Biz dedeyle tartışırken Viran merdivenlerden inmişti. Onu görünce bir ân tanıyamamıştım. Bir haftada insan bu kadar değişebilir miydi? Çok sevdiği kıvırcık saçlarını kestirmiş, küpesini çıkartmıştı. Yüz çehresi kesilen saçlarla daha belirginleşmişti.

Aklımı kurcalayan onlarca soru ile Viran’a tokalaşırken nereden başlayacağımı bilemiyordum. Dede, bizi yalnız bırakıp gitmişti.

İki hoşbeşten sonra, Viran’ın yüzündeki ifadelerin değiştiğini fark ediyordum. Yüzü, aniden ciddileşerek hemen konuyu ablama getirdi: “Nihal ne yapıyor, hâlâ kızgın mı bana?”

"O sana kızmadı sadece babamın yanlış anlamasından korktuğu için sana kızdı." cümlemi aceleyle bitirirken Viran, bakışlarını kaçıp yere eğdi: "Afedersiniz, ben o gün Nihal'i istemeye geleceklerini bilmiyordum."

Viran'ın pişmanlıklarla dolu sözlerinin ardından bir an önce sadede gelmek için muhabbeti değiştirdim: "Neden daha önce söylemedin ki?"

"Bizim aramızda arkadaşlıktan başka hiçbir şey yoktu ama ben onu seviyordum. Bunu ona söylemeyecektim ama evleneceğini duyunca dayanamadım." Bunu söylerken, yüzündeki ifadeyi net bir şekilde okuyabiliyordum. İçinde bir tutku, bir özlem vardı; kelimeleri yetemediği için belki gözleriyle anlatmaya çalışıyordu.

Aramızda oluşan bu duygusal konuşmayla birlikte, içimde bir sevinç belirmişti.

“Sen hâlâ ablamla evlenmek istiyor musun?” diye sorunca “İstiyorum,” dedi, sesi ümitsizdi sanki ellerinden kayıp giden bir şey varmış gibi.

Yine de sormadan edemedi: “Ama nasıl olacak ki? Çok geç değil mi?”

Bazen kazanmak için kaybetmek gerekirdi. "Hiçbir şey için geç değil," dedim. Serdar ve Nihal'in arasını bozup Viran'ı babamın karşısına çıkaracaktım. Planımı kafamda şekillendirirken, o da bir kez daha konuştu.

"Nihal'in evleneceğini duyunca kahroldum... Sen aşk nedir bilir misin?" dedi. Düşüncelerimden uzaklaşıp gelişigüzel cevap verdim; bu sırada içimde aşkın ne olduğunu bilmediğime dair bir utanç belirdi.

"Bilmem, hiç tatmadım. Aptalca bir şey olsa gerek!"

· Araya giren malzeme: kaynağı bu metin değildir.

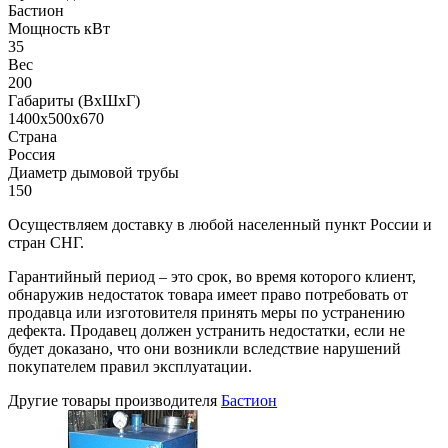
Бастион
Мощность кВт
35
Вес
200
Габариты (ВхШхГ)
1400х500х670
Страна
Россия
Диаметр дымовой трубы
150
Осуществляем доставку в любой населенный пункт России и
стран СНГ.
Гарантийный период – это срок, во время которого клиент,
обнаружив недостаток товара имеет право потребовать от
продавца или изготовителя принять меры по устранению
дефекта. Продавец должен устранить недостатки, если не
будет доказано, что они возникли вследствие нарушений
покупателем правил эксплуатации.
Другие товары производителя
Бастион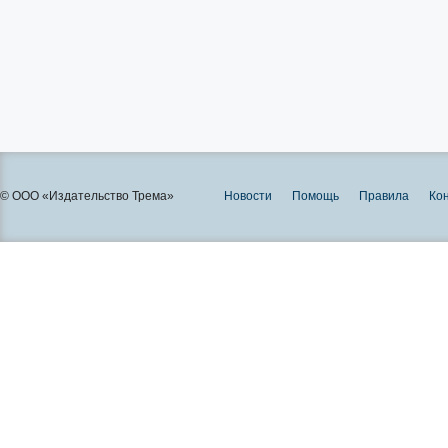
© ООО «Издательство Трема»
Новости
Помощь
Правила
Ко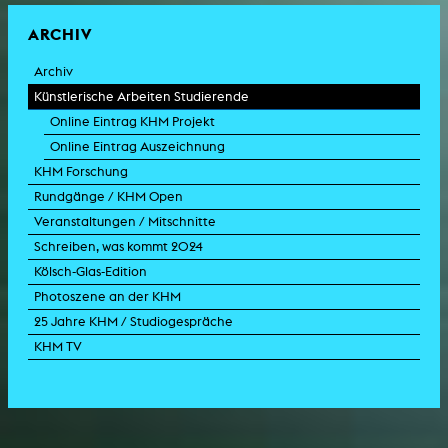
ARCHIV
Archiv
Künstlerische Arbeiten Studierende
Online Eintrag KHM Projekt
Online Eintrag Auszeichnung
KHM Forschung
Rundgänge / KHM Open
Veranstaltungen / Mitschnitte
Schreiben, was kommt 2024
Kölsch-Glas-Edition
Photoszene an der KHM
25 Jahre KHM / Studiogespräche
KHM TV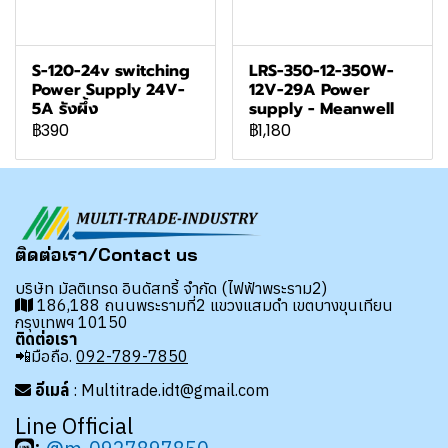
S-120-24v switching
LRS-350-12-350W-
Power Supply 24V-
12V-29A Power
5A รังผึ้ง
supply - Meanwell
฿390
฿1,180
ติดต่อเรา/Contact us
บริษัท มัลติเทรด อินดัสทรี้ จำกัด (ไฟฟ้าพระราม2)
186,188 ถนนพระรามที่2 แขวงแสมดำ เขตบางขุนเทียน
กรุงเทพฯ 10150
ติดต่อเรา
📲มือถือ.
092-789-7850
อีเมล์
: Multitrade.idt@gmail.com
Line Official
: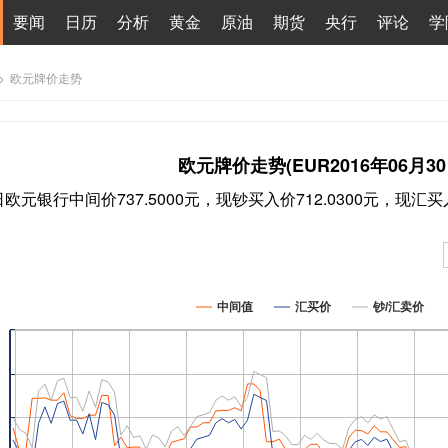
要闻
日历
分析
黄金
原油
期货
央行
评论
学
>
欧元牌价走势
欧元牌价走势(EUR2016年06月30
0日欧元银行中间价737.5000元，现钞买入价712.0300元，现汇买入
中间值
汇买价
钞/汇卖价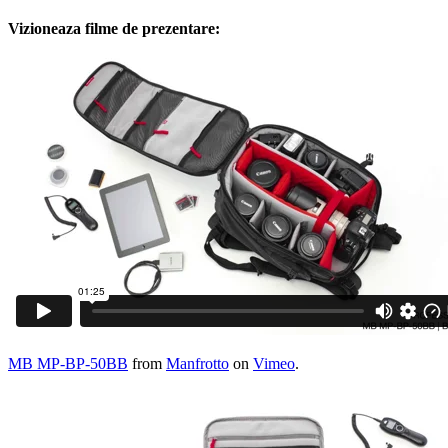
Vizioneaza filme de prezentare:
MB MP-BP-50BB
from
Manfrotto
on
Vimeo
.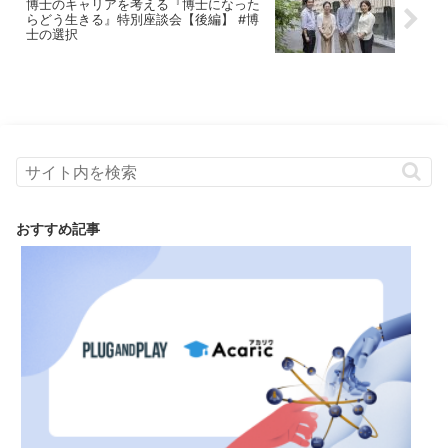
博士のキャリアを考える『博士になった
らどう生きる』特別座談会【後編】 #博
士の選択
おすすめ記事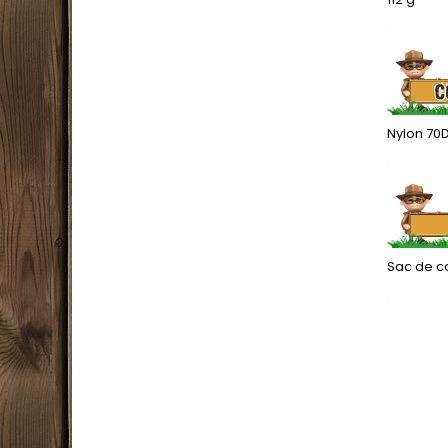
.
Nylon 70
.
Sac de co
.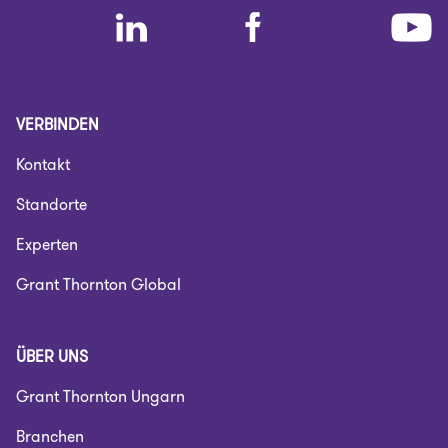
VERBINDEN
Kontakt
Standorte
Experten
Grant Thornton Global
ÜBER UNS
Grant Thornton Ungarn
Branchen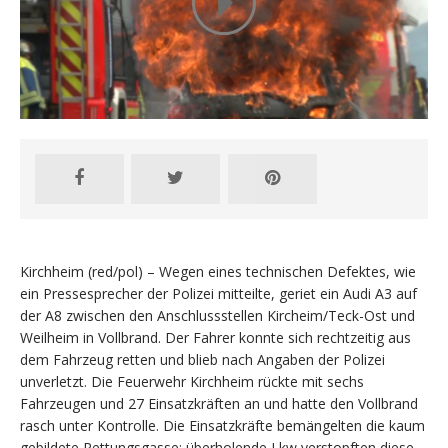
Kirchheim (red/pol) – Wegen eines technischen Defektes, wie
ein Pressesprecher der Polizei mitteilte, geriet ein Audi A3 auf
der A8 zwischen den Anschlussstellen Kircheim/Teck-Ost und
Weilheim in Vollbrand. Der Fahrer konnte sich rechtzeitig aus
dem Fahrzeug retten und blieb nach Angaben der Polizei
unverletzt. Die Feuerwehr Kirchheim rückte mit sechs
Fahrzeugen und 27 Einsatzkräften an und hatte den Vollbrand
rasch unter Kontrolle. Die Einsatzkräfte bemängelten die kaum
gebildete Rettungsgasse; überholende Lkw verstopften diese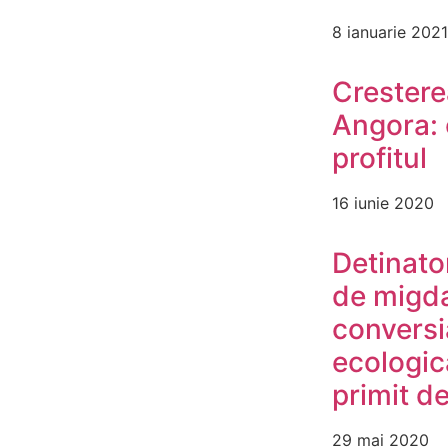
8 ianuarie 2021
Crestere
Angora: c
profitul
16 iunie 2020
Detinator
de migda
conversi
ecologica
primit de
29 mai 2020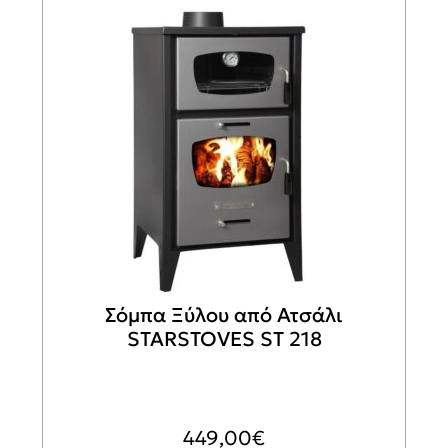
Σόμπα Ξύλου από Ατσάλι
STARSTOVES ST 218
449,00
€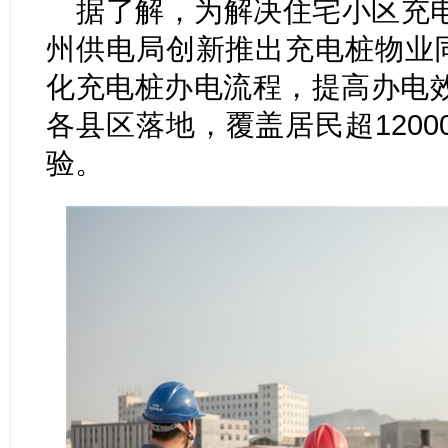
据了解，为解决住宅小区充
州供电局创新推出充电桩物业同
化充电桩办电流程，提高办电
各县区落地，覆盖居民超120
验。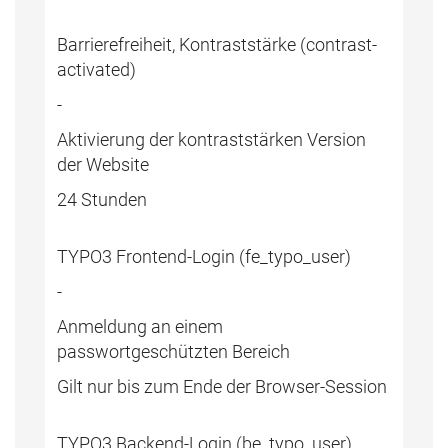
Barrierefreiheit, Kontraststärke (contrast-
activated)
-
Aktivierung der kontraststärken Version
der Website
24 Stunden
TYPO3 Frontend-Login (fe_typo_user)
-
Anmeldung an einem
passwortgeschützten Bereich
Gilt nur bis zum Ende der Browser-Session
TYPO3 Backend-Login (be_typo_user)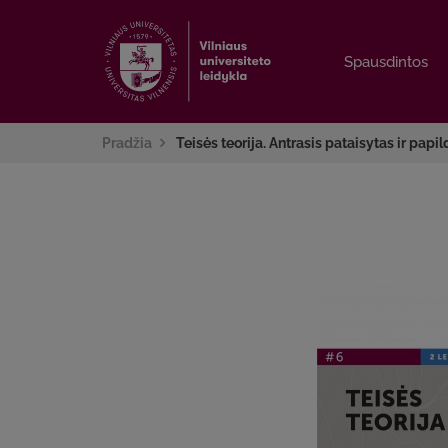
Spausdintos
Spausdintos
Pradžia
Teisės teorija. Antrasis pataisytas ir papi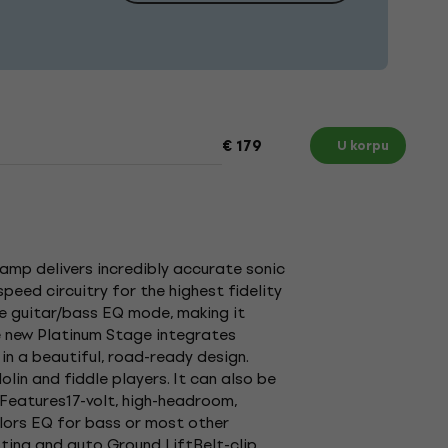
€ 179
U korpu
amp delivers incredibly accurate sonic
peed circuitry for the highest fidelity
le guitar/bass EQ mode, making it
e new Platinum Stage integrates
in a beautiful, road-ready design.
lin and fiddle players. It can also be
Features17-volt, high-headroom,
lors EQ for bass or most other
ting and auto Ground LiftBelt-clip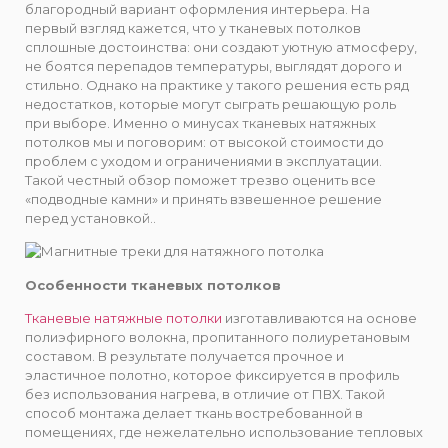
благородный вариант оформления интерьера. На
первый взгляд кажется, что у тканевых потолков
сплошные достоинства: они создают уютную атмосферу,
не боятся перепадов температуры, выглядят дорого и
стильно. Однако на практике у такого решения есть ряд
недостатков, которые могут сыграть решающую роль
при выборе. Именно о минусах тканевых натяжных
потолков мы и поговорим: от высокой стоимости до
проблем с уходом и ограничениями в эксплуатации.
Такой честный обзор поможет трезво оценить все
«подводные камни» и принять взвешенное решение
перед установкой..
Особенности тканевых потолков
Тканевые натяжные потолки
изготавливаются на основе
полиэфирного волокна, пропитанного полиуретановым
составом. В результате получается прочное и
эластичное полотно, которое фиксируется в профиль
без использования нагрева, в отличие от ПВХ. Такой
способ монтажа делает ткань востребованной в
помещениях, где нежелательно использование тепловых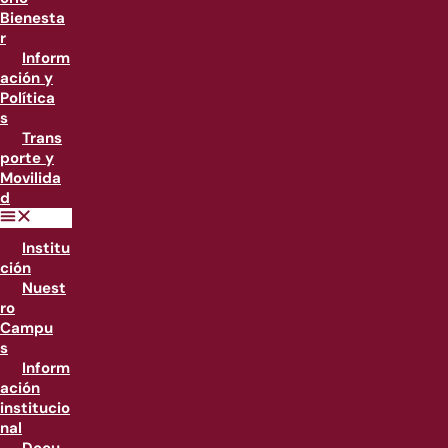
Bienesta
r
Inform
ación y
Política
s
Trans
porte y
Movilida
d
Institu
ción
Nuest
ro
Campu
s
Inform
ación
institucio
nal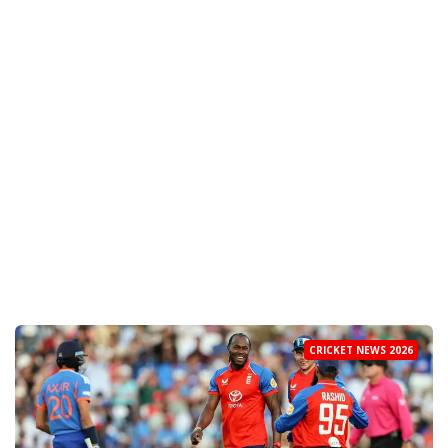
CRICKET NEWS 2026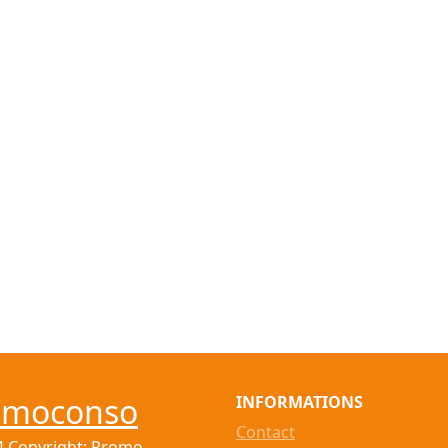
omoconso
INFORMATIONS
Contact
4 Copyright: Promo-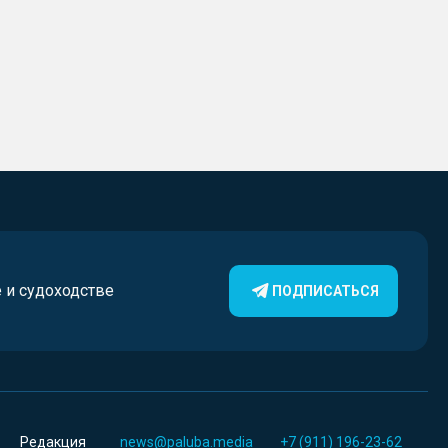
е и судоходстве
ПОДПИСАТЬСЯ
Редакция
news@paluba.media
+7 (911) 196-23-62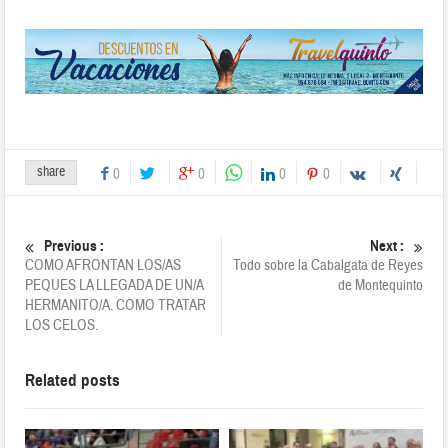
share
0
0
0
0
Previous :
Next :
COMO AFRONTAN LOS/AS
Todo sobre la Cabalgata de Reyes
PEQUES LA LLEGADA DE UN/A
de Montequinto
HERMANITO/A. COMO TRATAR
LOS CELOS.
Related posts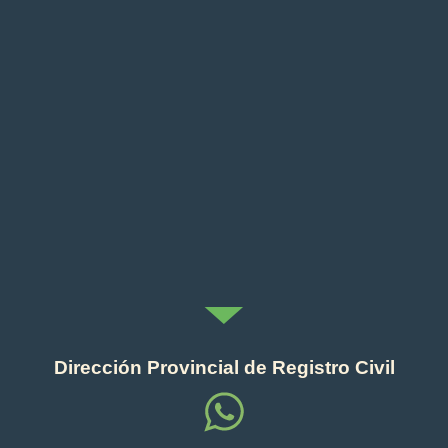
Dirección Provincial de Registro Civil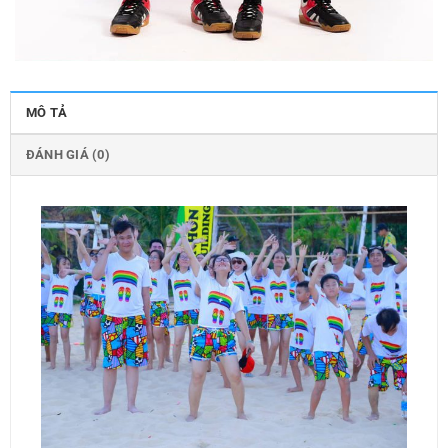
MÔ TẢ
ĐÁNH GIÁ (0)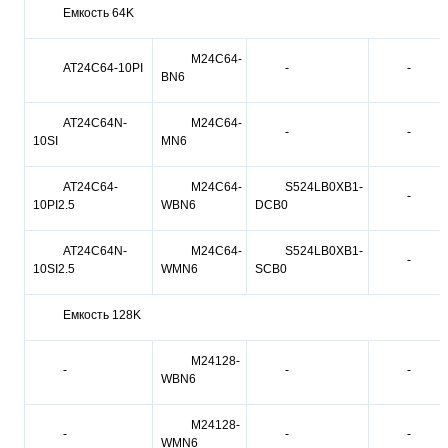
Емкость 64K
M24C64-
AT24C64-10PI
-
-
BN6
AT24C64N-
M24C64-
-
-
10SI
MN6
AT24C64-
M24C64-
S524LB0XB1-
-
10PI2.5
WBN6
DCB0
AT24C64N-
M24C64-
S524LB0XB1-
-
10SI2.5
WMN6
SCB0
Емкость 128K
M24128-
-
-
-
WBN6
M24128-
-
-
-
WMN6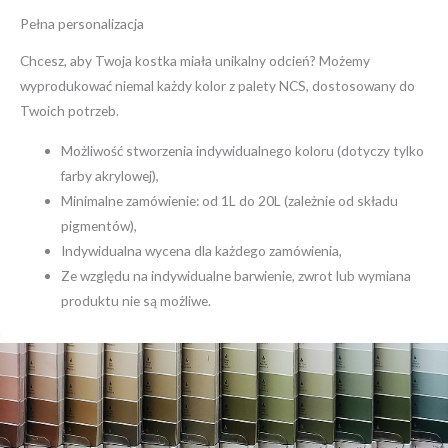
Pełna personalizacja
Chcesz, aby Twoja kostka miała unikalny odcień? Możemy
wyprodukować niemal każdy kolor z palety NCS, dostosowany do
Twoich potrzeb.
Możliwość stworzenia indywidualnego koloru (dotyczy tylko
farby akrylowej),
Minimalne zamówienie: od 1L do 20L (zależnie od składu
pigmentów),
Indywidualna wycena dla każdego zamówienia,
Ze względu na indywidualne barwienie, zwrot lub wymiana
produktu nie są możliwe.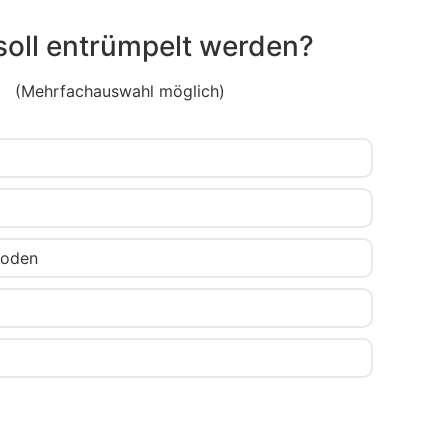
soll entrümpelt werden?
(Mehrfachauswahl möglich)
boden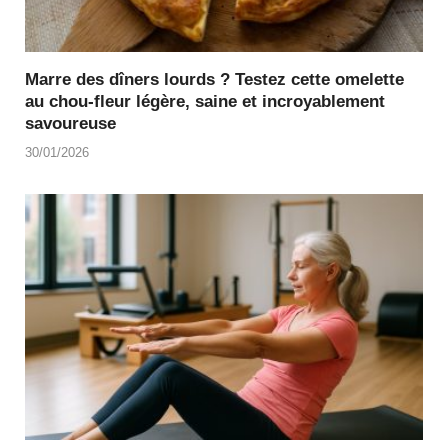
Marre des dîners lourds ? Testez cette omelette
au chou-fleur légère, saine et incroyablement
savoureuse
30/01/2026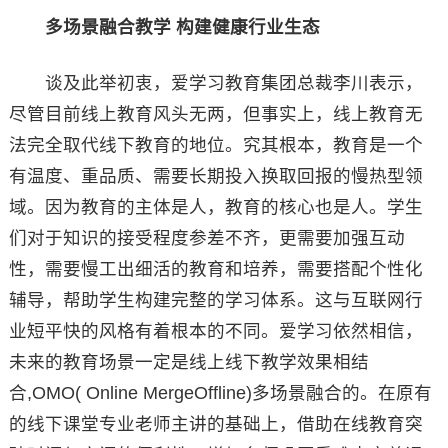
多场景融合教学 构建健康行业生态
谈及此举初衷，爱学习教育集团总裁李川表示，
尽管目前线上教育风头无两，但事实上，线上教育无
法完全取代线下教育的地位。究其根本，教育是一个
有温度、重品质、需要长期投入换取回报的慢热型领
域。因为教育的主体是人，教育的核心也是人。学生
们对于知识的接受程度参差不齐，更需要加强互动
性，需要慢工出细活的教育和培养，需要搭配个性化
辅导，帮助学生构建完整的学习体系。这与互联网行
业短平快的风格有着根本的不同。爱学习依然相信，
未来的教育场景一定是线上线下教学效果相结
合,OMO( Online MergeOffline)多场景融合的。在原有
的线下课堂专业老师主讲的基础上，借助在线教育突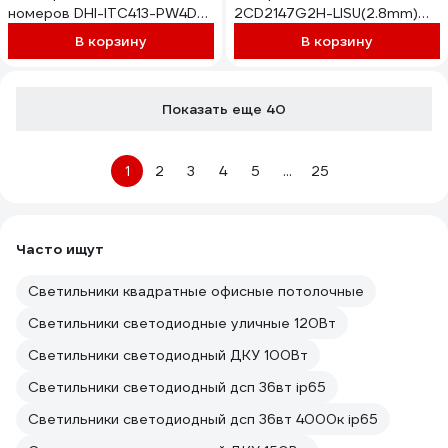
номеров DHI-ITC413-PW4D-
2CD2147G2H-LISU(2.8mm)
IZ3
4Мп АВ5090215
В корзину
В корзину
Показать еще 40
1
2
3
4
5
...
25
Часто ищут
Светильники квадратные офисные потолочные
Светильники светодиодные уличные 120Вт
Светильники светодиодный ДКУ 100Вт
Светильники светодиодный дсп 36вт ip65
Светильники светодиодный дсп 36вт 4000к ip65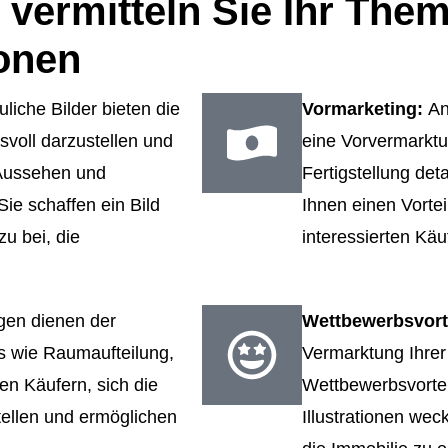
vermitteln Sie Ihr Them
ionen
liche Bilder bieten die
Vormarketing:
An
svoll darzustellen und
eine Vorvermarktun
 Aussehen und
Fertigstellung deta
Sie schaffen ein Bild
Ihnen einen Vortei
u bei, die
interessierten Käu
.
gen dienen der
Wettbewerbsvort
ls wie Raumaufteilung,
Vermarktung Ihrer
en Käufern, sich die
Wettbewerbsvortei
tellen und ermöglichen
Illustrationen we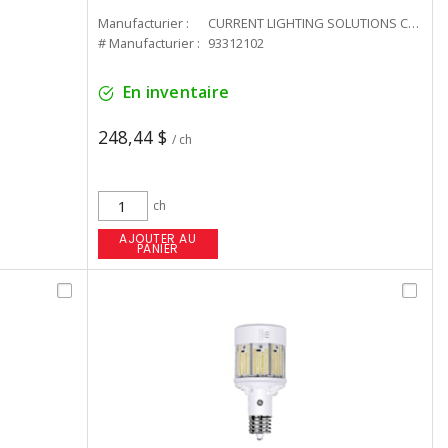
Manufacturier :
CURRENT LIGHTING SOLUTIONS CAN
# Manufacturier :
93312102
En inventaire
248,44 $
/ ch
ch
AJOUTER AU
PANIER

"Ben de öyle düşünüyorum. Aşk çok aptalca bir şey ama bir o kadar da güzel de sadece sevmeyi beceremiyormuşuz gibi geliyor bana." Bu sözler, içimdeki sıkıntıyı artırmıştı. Aşk muhabbeti, canımı sıkmaktan başka bir şey yapmamıştı. Bir ân önce konuyu değiştirebilmek için.

"Bundan sonra ne yapmayı planlıyorsun?" diye sordum. O an, bende onu harekete geçirecek bir zafer hissi doğmuştu bu çıkmazdan kurtulmak için bir yol haritası çizmek hiç de fena olmayacaktı.

Kabul edeceğini düşündüğüm planımı anlatırken, o da beni can kulağıyla dinliyordu. Çünkü Viran ne yapacağını bilmiyordu. Bundan sonra yapması gereken tek şey Serdar'ın asıl yüzünü, babama göstermekti.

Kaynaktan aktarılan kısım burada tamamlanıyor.